The Freedom From Religion Foundation, a state/church watchdog based in Madison, Wis., has written to its home school district thanking it for requiring employees to be vaccinated, but warning that a religious exemption is counterproductive. The association of freethinkers now numbering over 35,000 nationwide is also urging the Madison Metropolitan School District board to mandate student vaccinations.
In a letter to Superintendent Carlton D. Jenkins and other board members, FFRF Co-Presidents Dan Barker and Annie Laurie Gaylor advise the school board that the religious loophole is legally and medically problematic. With significant positive tests and recent quarantines occurring in local schools, and many younger students as yet ineligible for vaccination, “all district staff members without a valid medical exemption should be vaccinated as soon as possible to combat this wave.”

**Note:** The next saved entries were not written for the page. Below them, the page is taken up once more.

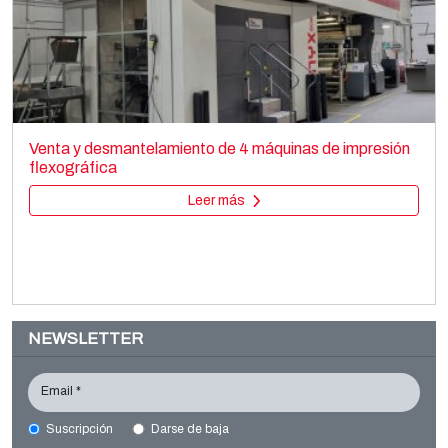
CURIONI CURIONI STARLINGER CB Starkon 100
Bag making
Venta y desmantelamiento de 4 máquinas de impresión
Paper bag making SOS
flexográfica
Leer más
Leer más
NEWSLETTER
Email *
Suscripción
Darse de baja
WINDMÖLLER & HÖLSCHER AD2360/22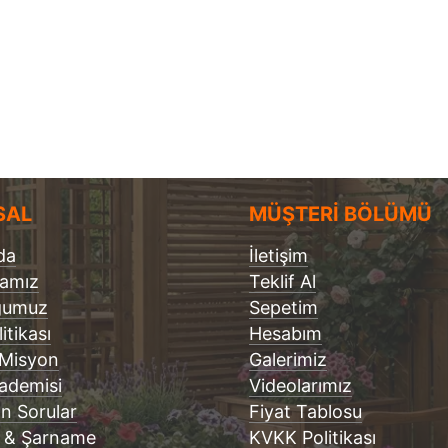
SAL
MÜŞTERİ BÖLÜMÜ
da
İletişim
famız
Teklif Al
ğumuz
Sepetim
litikası
Hesabım
 Misyon
Galerimiz
ademisi
Videolarımız
an Sorular
Fiyat Tablosu
 & Şarname
KVKK Politikası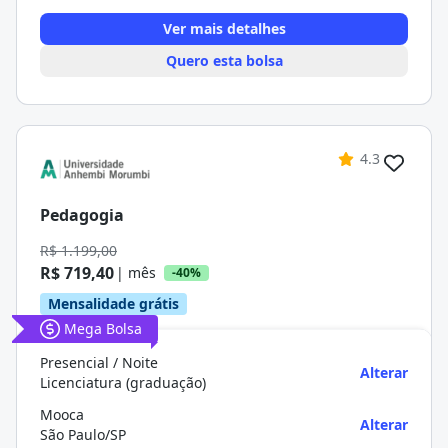
Ver mais detalhes
Quero esta bolsa
4.3
Pedagogia
R$ 1.199,00
R$ 719,40
| mês
-40%
Mensalidade grátis
Mega Bolsa
Presencial / Noite
Alterar
Licenciatura (graduação)
Mooca
Alterar
São Paulo/SP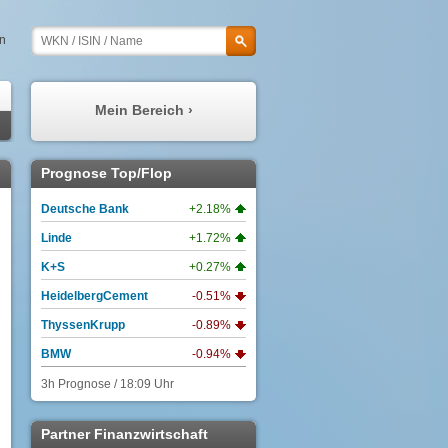
en
Mein Bereich ›
Meine Prognosen
Prognose Top/Flop
Meine Watchlist
Deutsche Bank
+2.18%
Mein Profil
Linde
+1.72%
Meine Depots
K+S
+0.27%
Meine Nachrichten
HeidelbergCement
-0.51%
ThyssenKrupp
-0.89%
BMW
-0.94%
3h Prognose / 18:09 Uhr
Partner Finanzwirtschaft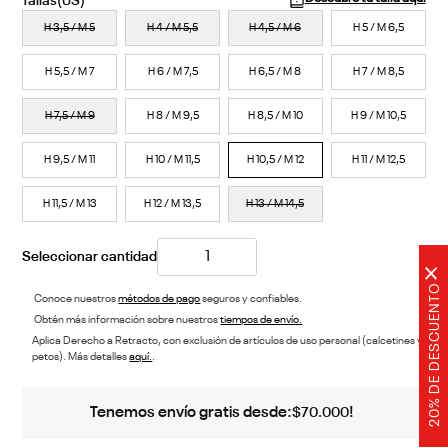
H 3,5 / M 5
H 4 / M 5,5
H 4,5 / M 6
H 5 / M 6,5
H 5,5 / M 7
H 6 / M 7,5
H 6,5 / M 8
H 7 / M 8,5
H 7,5 / M 9
H 8 / M 9,5
H 8,5 / M 10
H 9 / M 10,5
H 9,5 / M 11
H 10 / M 11,5
H 10,5 / M 12
H 11 / M 12,5
H 11,5 / M 13
H 12 / M 13,5
H 13 / M 14,5
×
20% DE DESCUENTO
Conoce nuestros
métodos de pago
seguros y confiables.
Obtén más información sobre nuestros
tiempos de envío.
Aplica Derecho a Retracto, con exclusión de artículos de uso personal (calcetines y
petos). Más detalles
aquí.
.
Tenemos envío gratis desde:
!
$
70
.
000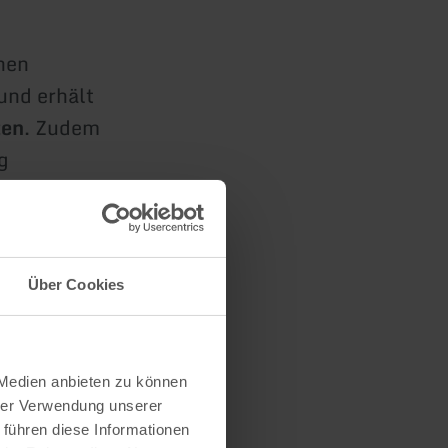
hen
und erhält
ten
. Zudem
g
t
ie die
Über Cookies
 Medien anbieten zu können
hrer Verwendung unserer
 führen diese Informationen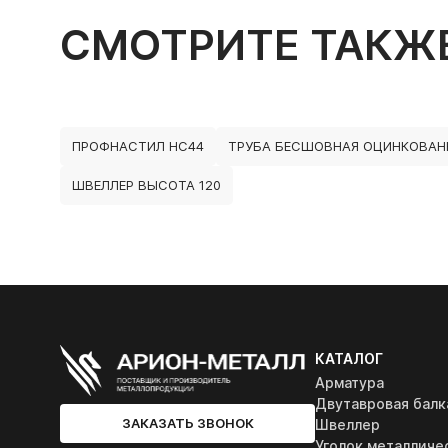
СМОТРИТЕ ТАКЖ
ПРОФНАСТИЛ НС44
ТРУБА БЕСШОВНАЯ ОЦИНКОВАН
ШВЕЛЛЕР ВЫСОТА 120
КАТАЛОГ
Арматура
Двутавровая балк
ЗАКАЗАТЬ ЗВОНОК
Швеллер
Уголок металличе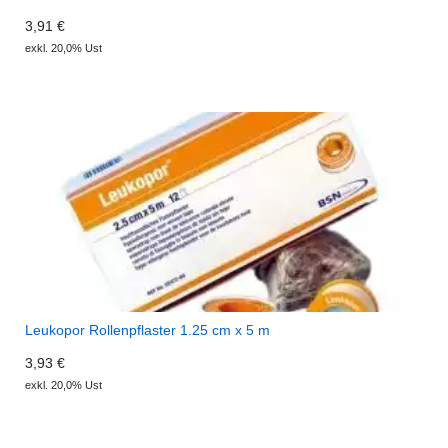
3,91 €
exkl. 20,0% Ust
Leukopor Rollenpflaster 1.25 cm x 5 m
3,93 €
exkl. 20,0% Ust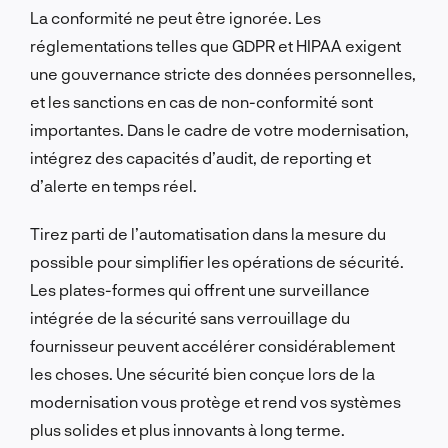
La conformité ne peut être ignorée. Les
réglementations telles que GDPR et HIPAA exigent
une gouvernance stricte des données personnelles,
et les sanctions en cas de non-conformité sont
importantes. Dans le cadre de votre modernisation,
intégrez des capacités d’audit, de reporting et
d’alerte en temps réel.
Tirez parti de l’automatisation dans la mesure du
possible pour simplifier les opérations de sécurité.
Les plates-formes qui offrent une surveillance
intégrée de la sécurité sans verrouillage du
fournisseur peuvent accélérer considérablement
les choses. Une sécurité bien conçue lors de la
modernisation vous protège et rend vos systèmes
plus solides et plus innovants à long terme.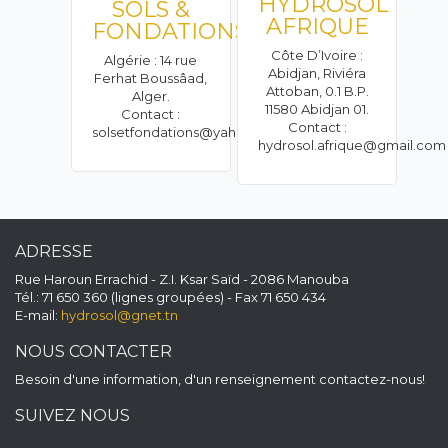
HYDROSOL
SOLS &
AFRIQUE
FONDATIONS
Côte D’Ivoire :
Algérie : 14 rue
Abidjan, Riviéra
Ferhat Boussâad,
Attoban, 0.1 B.P.
Alger.
11580 Abidjan 01.
Contact :
Contact :
solsetfondations@yahoo.fr
hydrosol.afrique@gmail.com
ADRESSE
Rue Haroun Errachid - Z.I. Ksar Saïd - 2086 Manouba
Tél.: 71 650 360 (lignes groupées) - Fax 71 650 434
E-mail:
hydrosol@gnet.tn
NOUS CONTACTER
Besoin d'une information, d'un renseignement contactez-nous!
SUIVEZ NOUS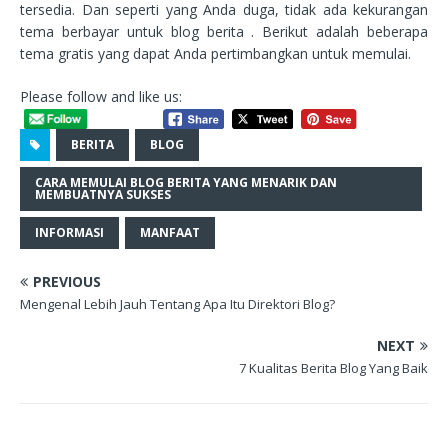
tersedia. Dan seperti yang Anda duga, tidak ada kekurangan
tema berbayar untuk blog berita . Berikut adalah beberapa
tema gratis yang dapat Anda pertimbangkan untuk memulai.
Please follow and like us:
BERITA
BLOG
CARA MEMULAI BLOG BERITA YANG MENARIK DAN
MEMBUATNYA SUKSES
INFORMASI
MANFAAT
PREVIOUS
Mengenal Lebih Jauh Tentang Apa Itu Direktori Blog?
NEXT
7 Kualitas Berita Blog Yang Baik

FFRF points to frequent abuses of the religious exemptions, as well as the fact that no major religious denomination outright opposes Covid-19 inoculation, with the pope encouraging Catholics to be vaccinated and even Christian Scientists accepting the vaccines.
“Furthermore, religious exemptions are not necessary,” FFRF writes. “For over a century, courts have upheld mandatory vaccination laws without religious exemptions under the Free Exercise Clause and Equal Protection Clause. There is a compelling government interest in requiring vaccination against a deadly infectious disease, and the district need not accommodate an employee’s religious beliefs if the accommodation compromises workplace safety.”
FFRF also urges MMSD “to follow the lead” of Los Angeles, Culver City, Calif, and two San Francisco Bay Area school districts by requiring all eligible students to be vaccinated.
“We cheer public school boards with the guts and the foresight to require mandatory student vaccinations, but it should be a given to adopt a policy consistent with all other required student vaccinations,” write Gaylor and Barker. “MMSD has the opportunity to become a leader by likewise requiring that eligible students be vaccinated, and to model for other Wisconsin and public school districts around the country a policy based on reason, evidence and science to protect children.”
The Freedom From Religion Foundation was founded nationally in 1978 here in Madison, works to uphold the constitutional principle of separation between state and church, and has more than 1,500 Wisconsin members, including hundreds in the Madison area.